Search the entries below for the line containing "Каструля прямокутна скляна"; from there to the end, return every line exactly and add nothing.

(Data items)
..........
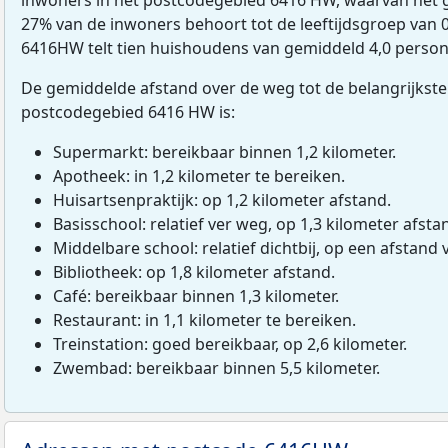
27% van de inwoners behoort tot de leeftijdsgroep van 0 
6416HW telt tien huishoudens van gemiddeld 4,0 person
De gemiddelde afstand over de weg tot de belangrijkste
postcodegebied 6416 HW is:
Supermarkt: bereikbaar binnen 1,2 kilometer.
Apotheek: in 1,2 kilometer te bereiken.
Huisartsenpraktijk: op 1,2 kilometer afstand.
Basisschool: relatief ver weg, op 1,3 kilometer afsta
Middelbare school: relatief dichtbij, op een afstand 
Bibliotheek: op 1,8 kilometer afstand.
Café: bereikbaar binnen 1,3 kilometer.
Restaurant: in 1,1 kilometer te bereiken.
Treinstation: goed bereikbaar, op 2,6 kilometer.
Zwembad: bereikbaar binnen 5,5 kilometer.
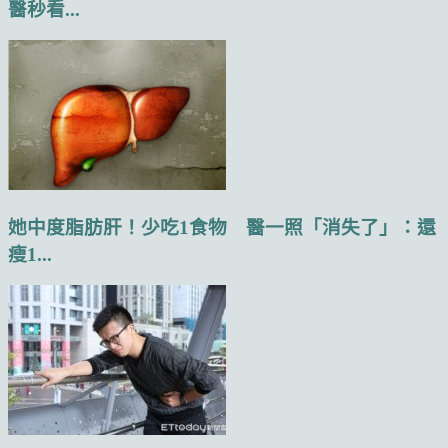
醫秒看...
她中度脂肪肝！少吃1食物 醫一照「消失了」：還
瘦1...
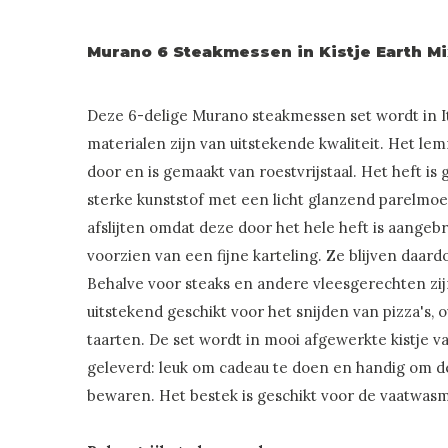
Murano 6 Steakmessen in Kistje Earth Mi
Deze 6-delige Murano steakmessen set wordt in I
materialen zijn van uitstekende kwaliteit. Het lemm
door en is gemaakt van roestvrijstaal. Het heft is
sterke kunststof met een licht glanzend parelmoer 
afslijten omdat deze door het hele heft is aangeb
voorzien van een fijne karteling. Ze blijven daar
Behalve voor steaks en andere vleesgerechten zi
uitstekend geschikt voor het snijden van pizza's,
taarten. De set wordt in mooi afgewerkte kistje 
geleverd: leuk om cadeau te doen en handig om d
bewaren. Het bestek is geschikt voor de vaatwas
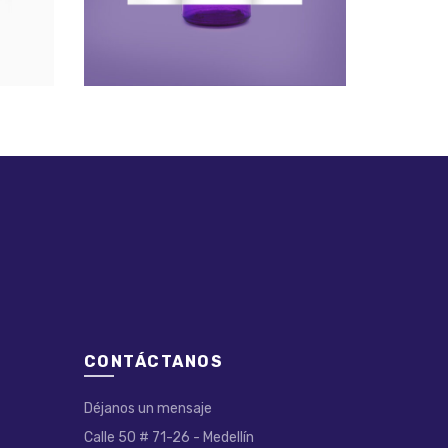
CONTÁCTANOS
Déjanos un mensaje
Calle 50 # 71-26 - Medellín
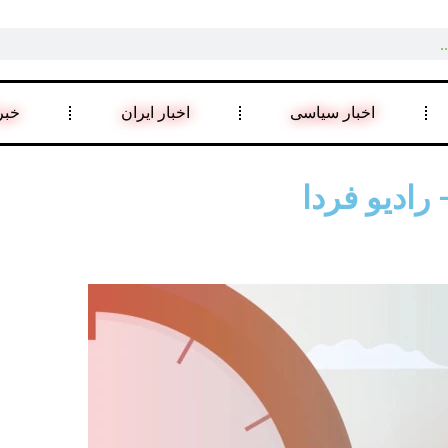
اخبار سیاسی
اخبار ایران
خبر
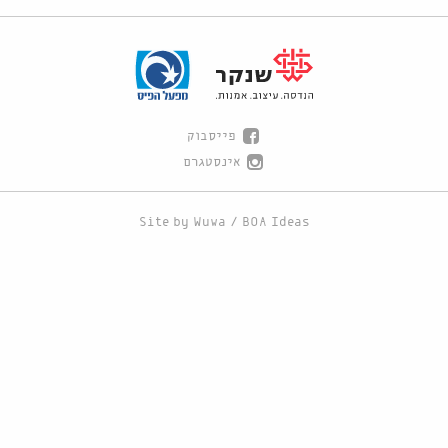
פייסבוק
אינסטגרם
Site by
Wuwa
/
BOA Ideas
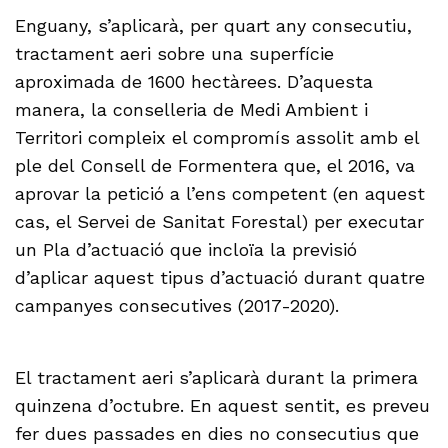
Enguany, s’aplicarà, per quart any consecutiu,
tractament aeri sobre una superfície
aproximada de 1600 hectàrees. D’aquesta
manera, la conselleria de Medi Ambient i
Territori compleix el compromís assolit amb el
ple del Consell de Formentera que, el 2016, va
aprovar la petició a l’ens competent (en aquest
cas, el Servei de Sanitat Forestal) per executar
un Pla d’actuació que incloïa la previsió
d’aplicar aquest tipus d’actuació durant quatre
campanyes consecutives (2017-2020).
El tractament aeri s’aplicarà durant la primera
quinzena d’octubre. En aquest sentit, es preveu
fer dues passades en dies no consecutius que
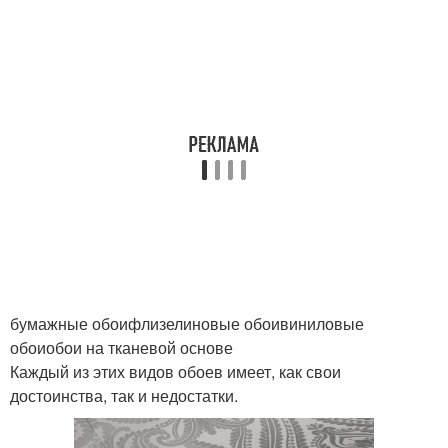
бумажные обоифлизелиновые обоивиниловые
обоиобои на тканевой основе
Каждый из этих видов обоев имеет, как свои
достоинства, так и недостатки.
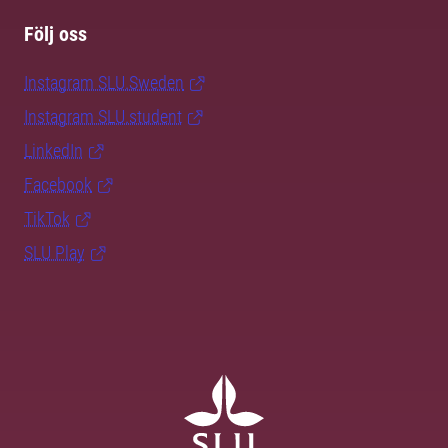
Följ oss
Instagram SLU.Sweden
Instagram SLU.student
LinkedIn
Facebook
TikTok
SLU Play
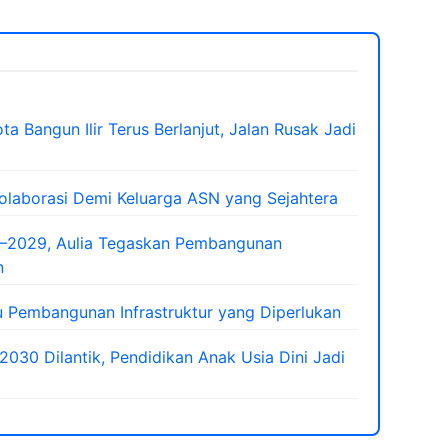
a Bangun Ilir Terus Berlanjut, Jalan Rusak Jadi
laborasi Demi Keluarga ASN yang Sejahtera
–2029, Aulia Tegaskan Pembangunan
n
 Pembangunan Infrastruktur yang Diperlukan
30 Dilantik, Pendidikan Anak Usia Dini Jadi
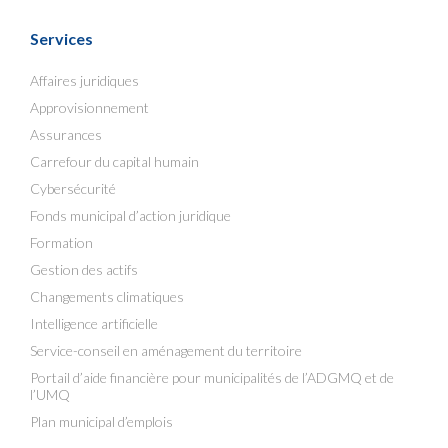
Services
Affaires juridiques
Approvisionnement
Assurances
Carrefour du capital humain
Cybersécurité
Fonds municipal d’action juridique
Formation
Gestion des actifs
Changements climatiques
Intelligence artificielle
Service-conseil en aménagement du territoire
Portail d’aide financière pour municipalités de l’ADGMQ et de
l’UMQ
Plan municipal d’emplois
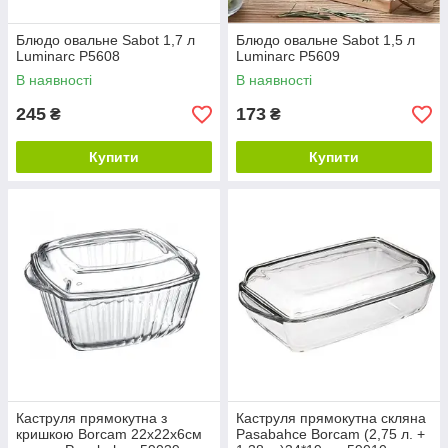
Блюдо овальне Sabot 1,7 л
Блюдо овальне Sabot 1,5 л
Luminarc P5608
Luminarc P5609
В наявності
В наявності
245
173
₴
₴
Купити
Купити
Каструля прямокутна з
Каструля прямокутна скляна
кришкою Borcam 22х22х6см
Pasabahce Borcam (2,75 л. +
..........
#### Response:
Каструля прямокутна скляна
кришкою Borcam 22х22х6см
Pasabahce Borcam (2,75 л. +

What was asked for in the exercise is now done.